(Photo via Flickr Commons)
By Greg Drew
I write as president of a cooperative company comprised of independent community pharmacies, typical of the community pharmacies throughout our commonwealth.
For more than a century, independent, community pharmacists have served generations of families all across Pennsylvania, providing their patients with the best in pharmacy care. Pharmacists and their staff care deeply for our local communities and take tremendous pride in the service they provide each and every day.
Today, we find our pharmacies are under threat due to a variety of factors that require state legislative action to remedy, sooner rather than later. Otherwise, they could be forced to close their doors when they are required to provide care and medications to their patients often at less than the cost incurred to do so.
Pennsylvania’s Medicaid program is paying significantly more than it should for prescription drugs, due to the growing influence of pharmacy benefit managers (PBMs). PBMs are a third-party administrator (middleman) of prescription drug programs. Here in Pennsylvania, they also handle the commonwealth’s Medicaid plans.
The PBMs have grown into huge for-profit companies that grow their revenue by lowering reimbursement to pharmacies and then taking credit for reducing health care costs, without disclosing that it is on the backs of community pharmacies and the payers that they serve, and often picking the pockets of the patients they are supposed to be helping.

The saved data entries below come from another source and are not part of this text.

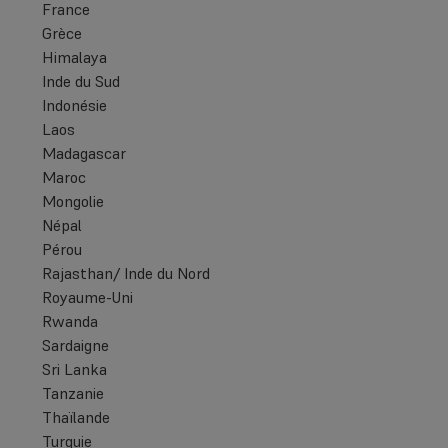
France
Grèce
Himalaya
Inde du Sud
Indonésie
Laos
Madagascar
Maroc
Mongolie
Népal
Pérou
Rajasthan/ Inde du Nord
Royaume-Uni
Rwanda
Sardaigne
Sri Lanka
Tanzanie
Thaïlande
Turquie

The concept behind using third-party PBMs is that their negotiating power would save Pennsylvania and other entities millions — if not billions — of dollars in prescription drug costs.
This theory has been proven to be ill-conceived, and the savings have never materialized in Pennsylvania. In fact, it has had the opposite effect of increasing the total drug expenditure within the commonwealth.
A recent report from Pennsylvania Auditor General Eugene DePasquale found that PBMs are keeping hundreds of millions of dollars through what is called “spread pricing.”
In this scenario, the PBMs bill health plans a much higher price than they pay the pharmacies, resulting in the commonwealth compensating PBMs by millions of dollars more than they should.
This irresponsibly causes community pharmacies to take losses on the prescriptions they fill for this hard-to-manage population. Unfortunately, Pennsylvania doesn’t require PBMs to report spread pricing, leaving state lawmakers and families in the dark.
It doesn’t get any better for community pharmacies or their patients. Under current Pennsylvania law, PBMs are not being held accountable for providing appropriate Medicaid reimbursement rates to community pharmacies.
Often, reimbursement rates are below the cost that pharmacies must pay to purchase the medications. Additionally, professional dispensing fees are as low as 10 cents and are trending toward no dispensing fee in the near future, which is unsustainable.
Does it make sense to reimburse pharmacies less for the medications they provide than what they pay to acquire the drugs, and then place a value on the professional and clinical services they provide that is less than a piece of candy on the pharmacy counter? I think not.
It’s time for a transparent process that holds PBMs accountable. I implore everyone to support community pharmacies before they are forced to close their doors forever and leave us with little or no choice in health care.
I can’t imagine the day that patients are unable to walk into their local pharmacy and speak about their medication and health care problems with the pharmacists they know and trust. And I hope I never have to.
Greg Drew, president of Value Drug Company of Altoona, is a member of a new coalition, Your PA Community Pharmacies (YPACP).